■ Problem statement:
Would you copy all lines in the data that contain the word "Vukomanović"?

Extracted page text data:
_ _ _ _ _ _ _

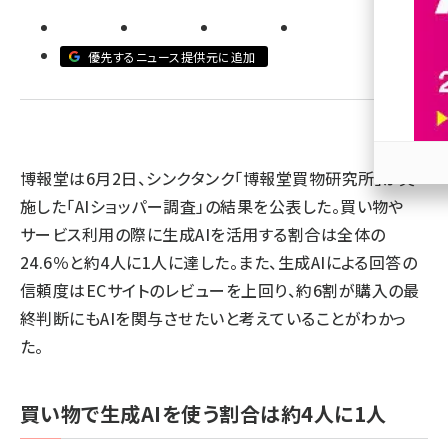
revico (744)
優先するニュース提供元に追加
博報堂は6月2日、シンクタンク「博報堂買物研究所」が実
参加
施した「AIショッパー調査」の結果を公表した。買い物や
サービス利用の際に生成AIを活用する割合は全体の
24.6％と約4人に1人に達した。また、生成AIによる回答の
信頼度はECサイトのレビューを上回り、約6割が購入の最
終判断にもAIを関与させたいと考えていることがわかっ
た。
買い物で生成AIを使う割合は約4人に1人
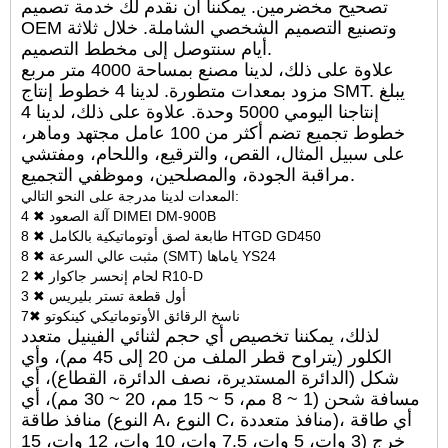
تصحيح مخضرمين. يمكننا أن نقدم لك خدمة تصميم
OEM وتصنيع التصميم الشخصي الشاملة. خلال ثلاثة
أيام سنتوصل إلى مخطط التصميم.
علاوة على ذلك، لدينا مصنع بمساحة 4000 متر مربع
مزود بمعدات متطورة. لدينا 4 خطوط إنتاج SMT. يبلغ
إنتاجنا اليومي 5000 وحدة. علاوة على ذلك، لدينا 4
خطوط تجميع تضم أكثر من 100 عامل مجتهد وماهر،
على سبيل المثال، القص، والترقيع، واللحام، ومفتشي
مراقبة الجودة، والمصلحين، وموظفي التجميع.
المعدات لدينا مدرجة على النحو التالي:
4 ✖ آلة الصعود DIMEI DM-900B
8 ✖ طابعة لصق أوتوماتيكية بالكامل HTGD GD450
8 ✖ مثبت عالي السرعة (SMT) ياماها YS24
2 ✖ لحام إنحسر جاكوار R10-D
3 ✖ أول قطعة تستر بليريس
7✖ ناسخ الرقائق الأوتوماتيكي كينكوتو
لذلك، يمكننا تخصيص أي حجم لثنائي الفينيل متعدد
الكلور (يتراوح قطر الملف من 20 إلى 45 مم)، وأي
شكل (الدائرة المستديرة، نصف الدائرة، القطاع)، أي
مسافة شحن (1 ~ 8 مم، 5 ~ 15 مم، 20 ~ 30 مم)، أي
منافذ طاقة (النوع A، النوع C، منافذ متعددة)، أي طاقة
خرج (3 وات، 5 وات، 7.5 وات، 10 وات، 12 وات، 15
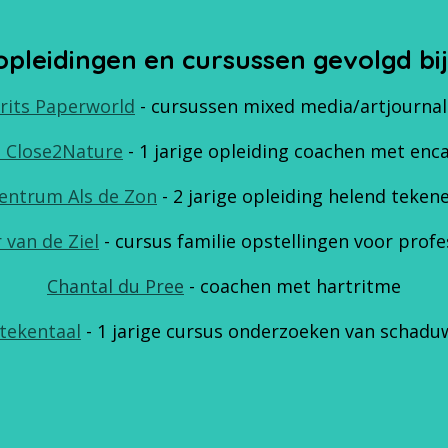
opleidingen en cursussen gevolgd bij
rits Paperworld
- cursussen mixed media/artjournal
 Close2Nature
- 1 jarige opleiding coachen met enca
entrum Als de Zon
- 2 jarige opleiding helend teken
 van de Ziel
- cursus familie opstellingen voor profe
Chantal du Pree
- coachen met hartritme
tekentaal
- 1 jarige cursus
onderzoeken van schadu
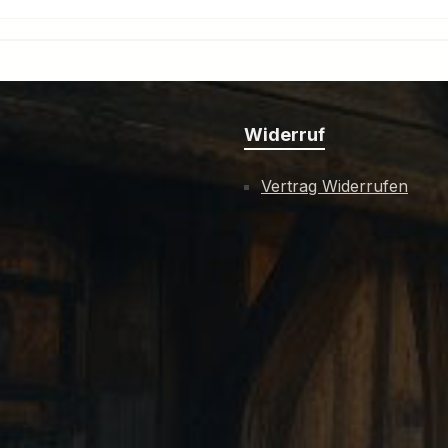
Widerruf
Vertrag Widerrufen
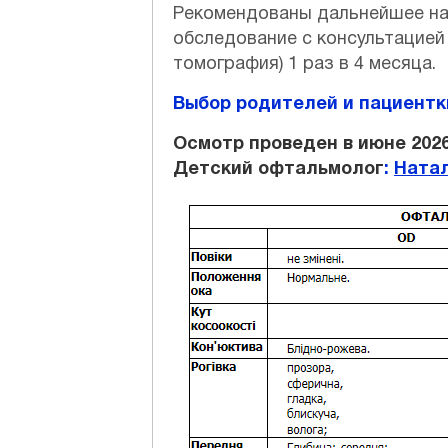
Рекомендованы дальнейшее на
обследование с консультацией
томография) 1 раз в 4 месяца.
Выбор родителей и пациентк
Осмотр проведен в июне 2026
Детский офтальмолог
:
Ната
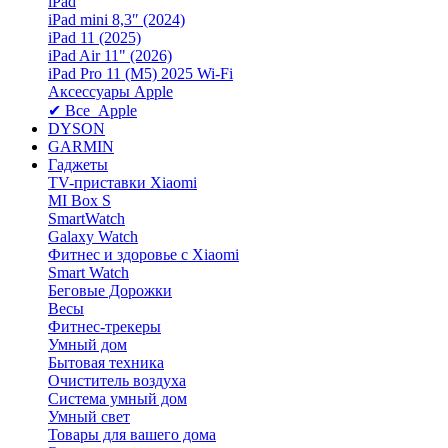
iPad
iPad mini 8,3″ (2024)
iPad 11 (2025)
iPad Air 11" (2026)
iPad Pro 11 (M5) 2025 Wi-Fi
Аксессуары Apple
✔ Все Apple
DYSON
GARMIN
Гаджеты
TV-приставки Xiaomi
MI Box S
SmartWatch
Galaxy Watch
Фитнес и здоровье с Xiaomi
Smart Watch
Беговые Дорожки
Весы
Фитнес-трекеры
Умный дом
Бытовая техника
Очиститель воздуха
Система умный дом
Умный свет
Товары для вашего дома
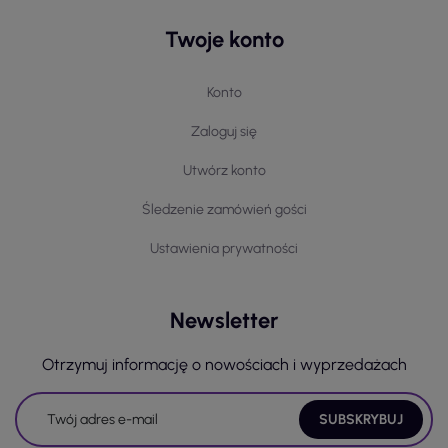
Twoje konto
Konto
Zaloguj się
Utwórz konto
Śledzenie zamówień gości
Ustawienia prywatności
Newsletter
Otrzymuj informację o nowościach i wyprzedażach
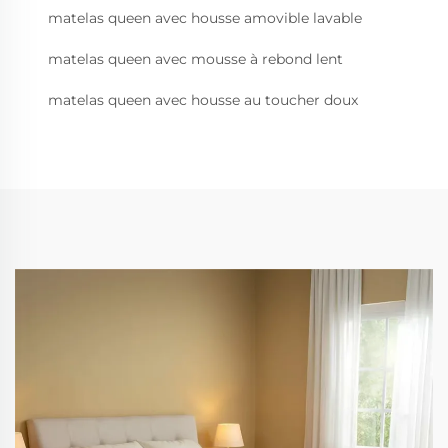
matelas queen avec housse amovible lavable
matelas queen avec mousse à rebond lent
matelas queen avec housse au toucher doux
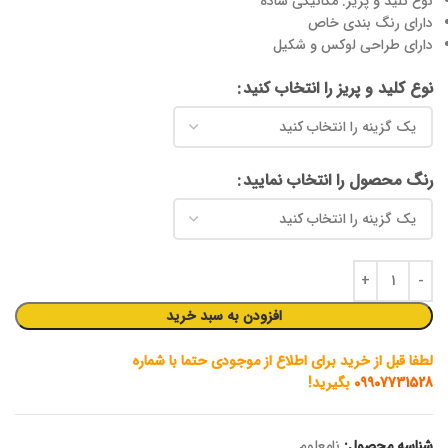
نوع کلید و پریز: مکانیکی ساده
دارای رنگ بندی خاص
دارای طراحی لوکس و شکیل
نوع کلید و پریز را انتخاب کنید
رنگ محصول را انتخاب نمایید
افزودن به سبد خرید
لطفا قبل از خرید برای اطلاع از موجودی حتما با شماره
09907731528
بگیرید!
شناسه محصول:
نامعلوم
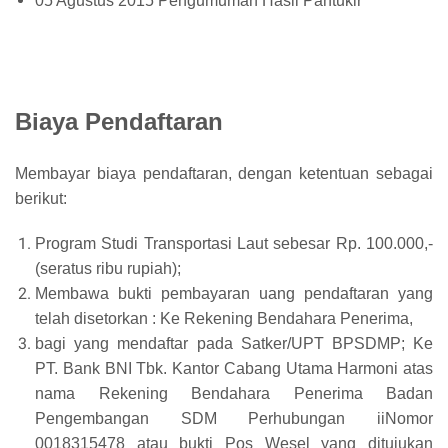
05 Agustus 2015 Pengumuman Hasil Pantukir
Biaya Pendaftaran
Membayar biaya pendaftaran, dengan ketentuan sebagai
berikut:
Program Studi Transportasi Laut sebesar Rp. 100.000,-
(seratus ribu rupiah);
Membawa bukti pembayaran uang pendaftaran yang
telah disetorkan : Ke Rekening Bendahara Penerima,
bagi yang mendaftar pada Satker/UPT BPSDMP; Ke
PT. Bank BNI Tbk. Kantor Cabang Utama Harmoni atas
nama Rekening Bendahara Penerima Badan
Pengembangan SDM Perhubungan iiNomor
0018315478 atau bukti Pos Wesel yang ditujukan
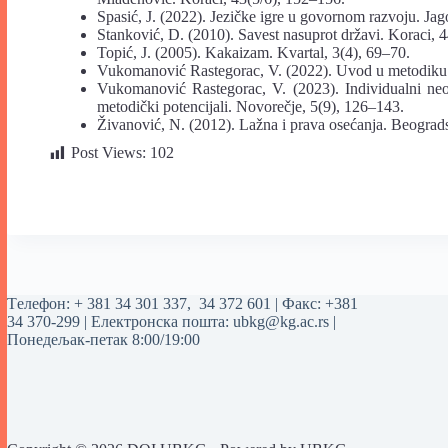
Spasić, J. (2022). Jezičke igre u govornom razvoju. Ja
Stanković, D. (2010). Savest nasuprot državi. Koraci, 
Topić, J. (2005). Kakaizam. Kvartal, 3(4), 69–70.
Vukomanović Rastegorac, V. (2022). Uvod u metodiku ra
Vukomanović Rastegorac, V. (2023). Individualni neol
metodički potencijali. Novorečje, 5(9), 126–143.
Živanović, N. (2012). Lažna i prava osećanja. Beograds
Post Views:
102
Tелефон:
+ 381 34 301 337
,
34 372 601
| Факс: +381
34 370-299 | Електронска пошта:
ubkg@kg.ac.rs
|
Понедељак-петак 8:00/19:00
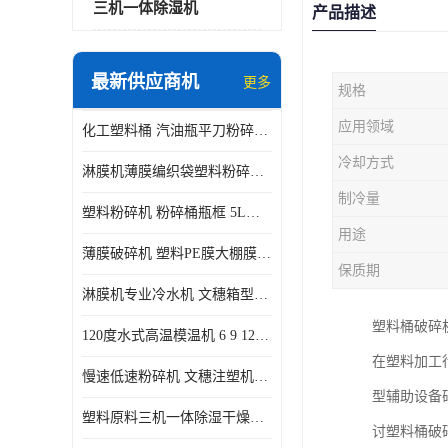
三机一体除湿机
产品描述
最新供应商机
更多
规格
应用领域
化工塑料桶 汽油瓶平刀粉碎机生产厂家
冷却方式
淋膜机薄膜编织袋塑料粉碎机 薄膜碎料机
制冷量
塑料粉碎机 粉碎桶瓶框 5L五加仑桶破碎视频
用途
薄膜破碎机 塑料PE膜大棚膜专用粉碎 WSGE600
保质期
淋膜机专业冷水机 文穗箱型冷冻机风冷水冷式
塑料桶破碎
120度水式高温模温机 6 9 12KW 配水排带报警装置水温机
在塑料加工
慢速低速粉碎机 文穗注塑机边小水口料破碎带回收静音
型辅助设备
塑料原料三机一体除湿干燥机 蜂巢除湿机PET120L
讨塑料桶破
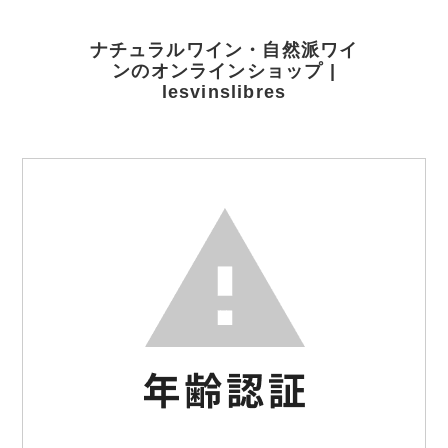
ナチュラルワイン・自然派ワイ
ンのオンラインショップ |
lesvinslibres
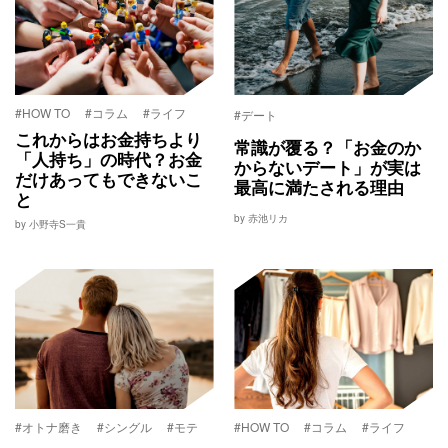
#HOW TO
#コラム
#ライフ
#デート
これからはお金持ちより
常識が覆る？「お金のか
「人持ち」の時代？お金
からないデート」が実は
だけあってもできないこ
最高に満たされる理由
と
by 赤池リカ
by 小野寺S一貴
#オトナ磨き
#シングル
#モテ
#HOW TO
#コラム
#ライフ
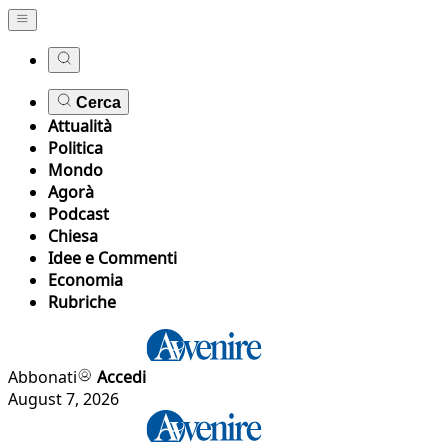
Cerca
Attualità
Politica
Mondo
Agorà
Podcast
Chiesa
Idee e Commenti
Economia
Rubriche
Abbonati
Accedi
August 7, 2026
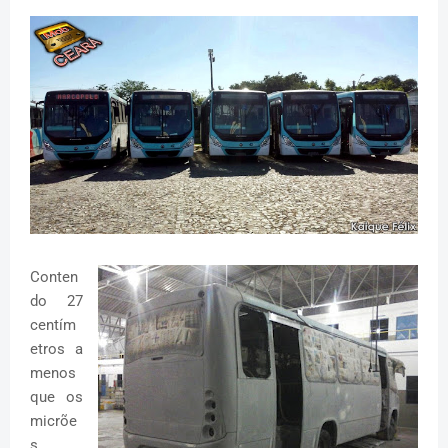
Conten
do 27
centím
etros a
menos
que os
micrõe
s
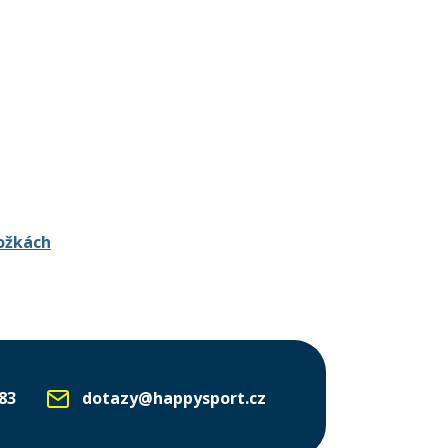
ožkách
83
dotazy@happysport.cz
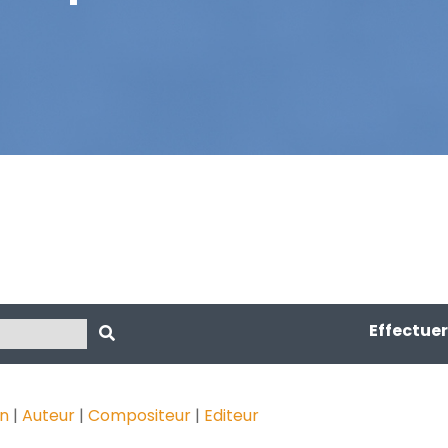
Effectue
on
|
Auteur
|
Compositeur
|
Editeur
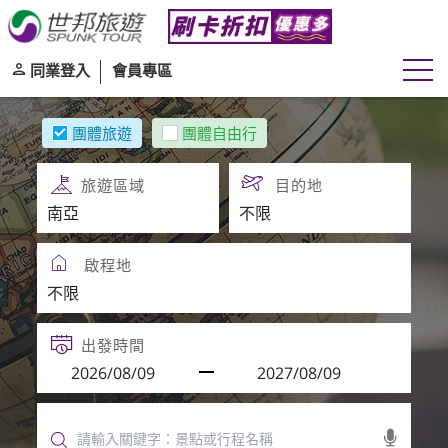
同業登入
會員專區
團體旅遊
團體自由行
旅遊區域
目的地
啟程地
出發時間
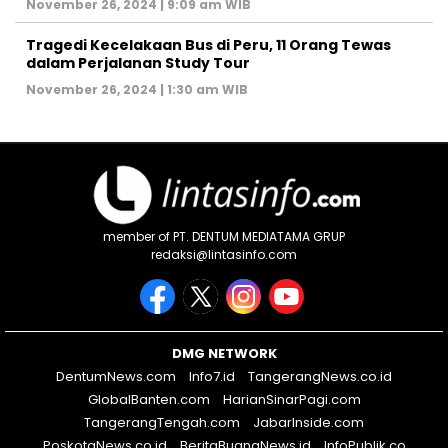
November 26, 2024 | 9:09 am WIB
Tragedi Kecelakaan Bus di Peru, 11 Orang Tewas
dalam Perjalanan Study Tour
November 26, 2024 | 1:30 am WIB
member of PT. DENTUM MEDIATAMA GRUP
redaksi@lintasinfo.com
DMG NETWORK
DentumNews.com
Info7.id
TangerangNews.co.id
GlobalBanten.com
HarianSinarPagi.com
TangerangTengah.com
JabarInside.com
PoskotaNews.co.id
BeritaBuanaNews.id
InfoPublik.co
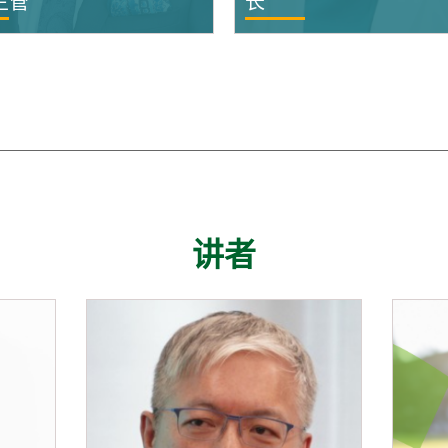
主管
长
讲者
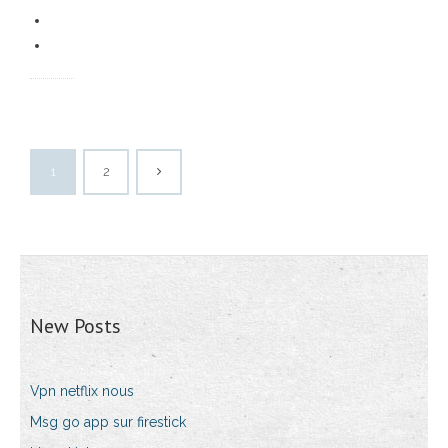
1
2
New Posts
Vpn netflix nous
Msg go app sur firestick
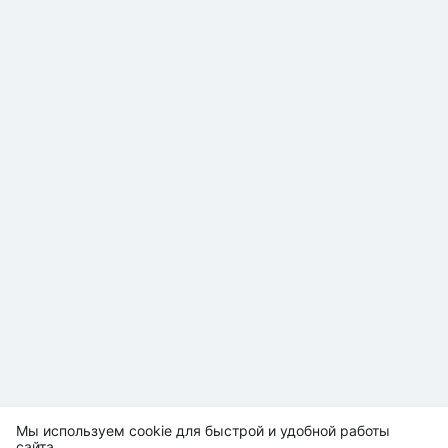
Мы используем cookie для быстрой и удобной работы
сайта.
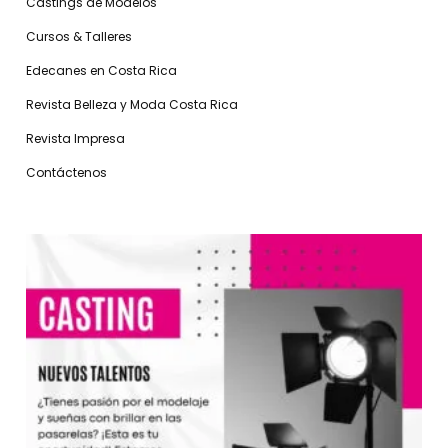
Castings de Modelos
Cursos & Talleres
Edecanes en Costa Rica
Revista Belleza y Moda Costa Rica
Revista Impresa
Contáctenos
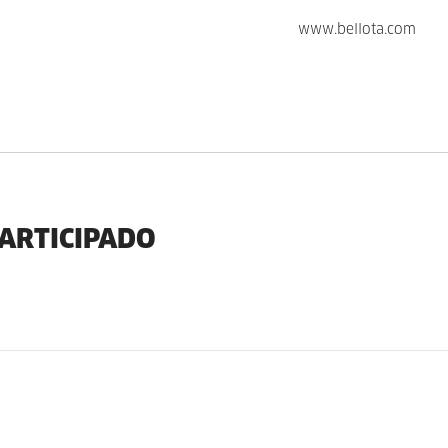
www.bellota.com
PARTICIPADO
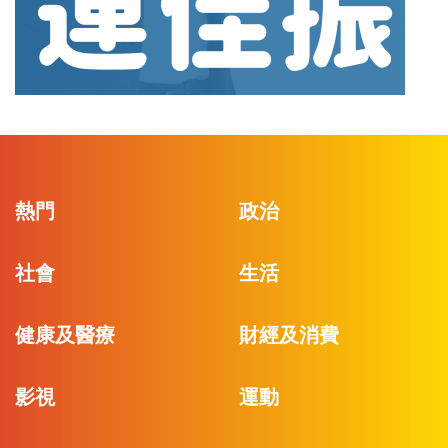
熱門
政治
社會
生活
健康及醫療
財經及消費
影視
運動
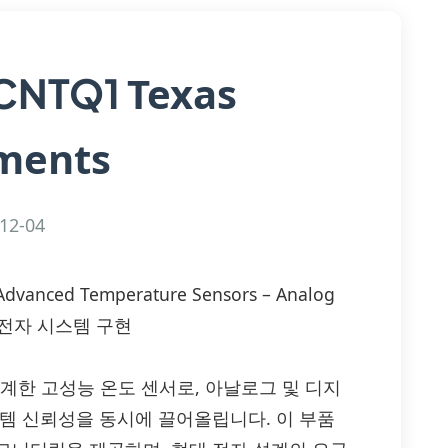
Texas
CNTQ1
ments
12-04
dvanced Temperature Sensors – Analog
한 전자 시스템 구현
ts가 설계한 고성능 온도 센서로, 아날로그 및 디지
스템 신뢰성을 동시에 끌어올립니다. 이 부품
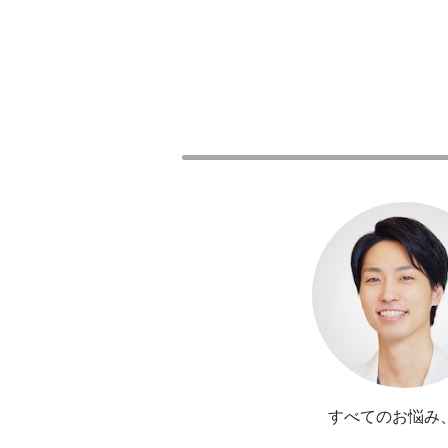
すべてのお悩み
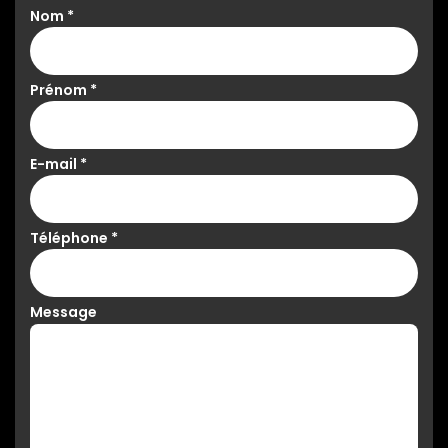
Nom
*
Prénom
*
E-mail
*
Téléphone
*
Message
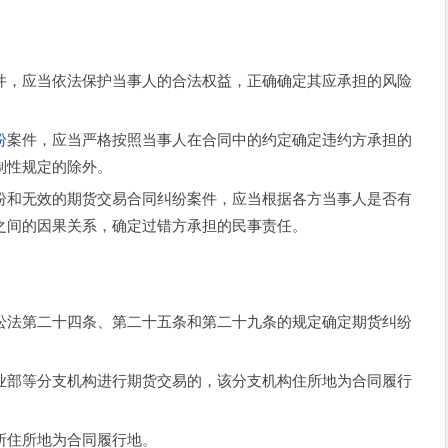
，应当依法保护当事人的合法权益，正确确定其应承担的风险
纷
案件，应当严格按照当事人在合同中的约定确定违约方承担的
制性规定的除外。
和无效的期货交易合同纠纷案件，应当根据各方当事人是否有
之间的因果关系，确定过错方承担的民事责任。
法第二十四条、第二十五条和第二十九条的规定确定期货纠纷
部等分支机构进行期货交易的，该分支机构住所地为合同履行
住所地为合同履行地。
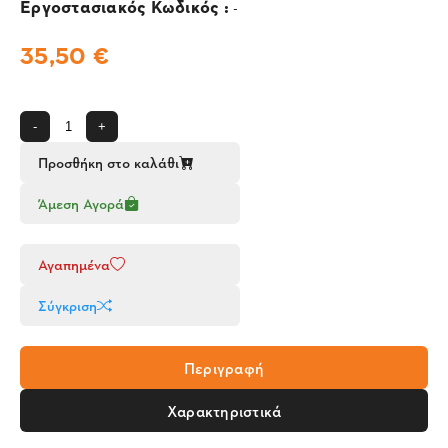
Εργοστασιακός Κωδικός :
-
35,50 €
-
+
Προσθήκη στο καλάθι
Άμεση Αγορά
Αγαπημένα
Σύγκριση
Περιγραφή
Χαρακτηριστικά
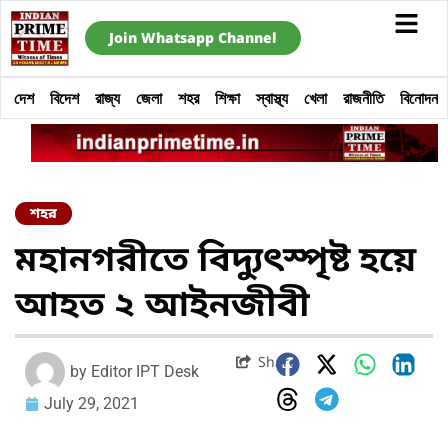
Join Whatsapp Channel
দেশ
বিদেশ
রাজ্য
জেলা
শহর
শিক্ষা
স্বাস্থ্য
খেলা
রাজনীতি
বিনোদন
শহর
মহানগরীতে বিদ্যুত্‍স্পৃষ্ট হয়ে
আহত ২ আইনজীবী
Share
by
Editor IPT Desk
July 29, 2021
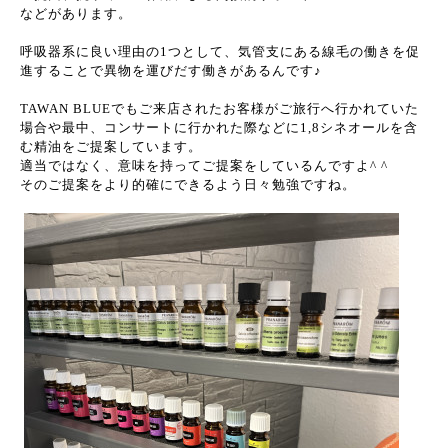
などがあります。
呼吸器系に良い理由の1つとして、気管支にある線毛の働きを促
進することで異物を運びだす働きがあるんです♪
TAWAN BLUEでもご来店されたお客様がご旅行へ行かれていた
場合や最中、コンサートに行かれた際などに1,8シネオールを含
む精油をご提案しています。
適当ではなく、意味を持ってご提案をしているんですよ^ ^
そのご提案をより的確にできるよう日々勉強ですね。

_ _ _ _ _ _ _

■ Solution for this exercise:
Vukomanović Rastegorac, V. (2022). Uvod u metodiku ra
Vukomanović Rastegorac, V. (2023). Individualni neol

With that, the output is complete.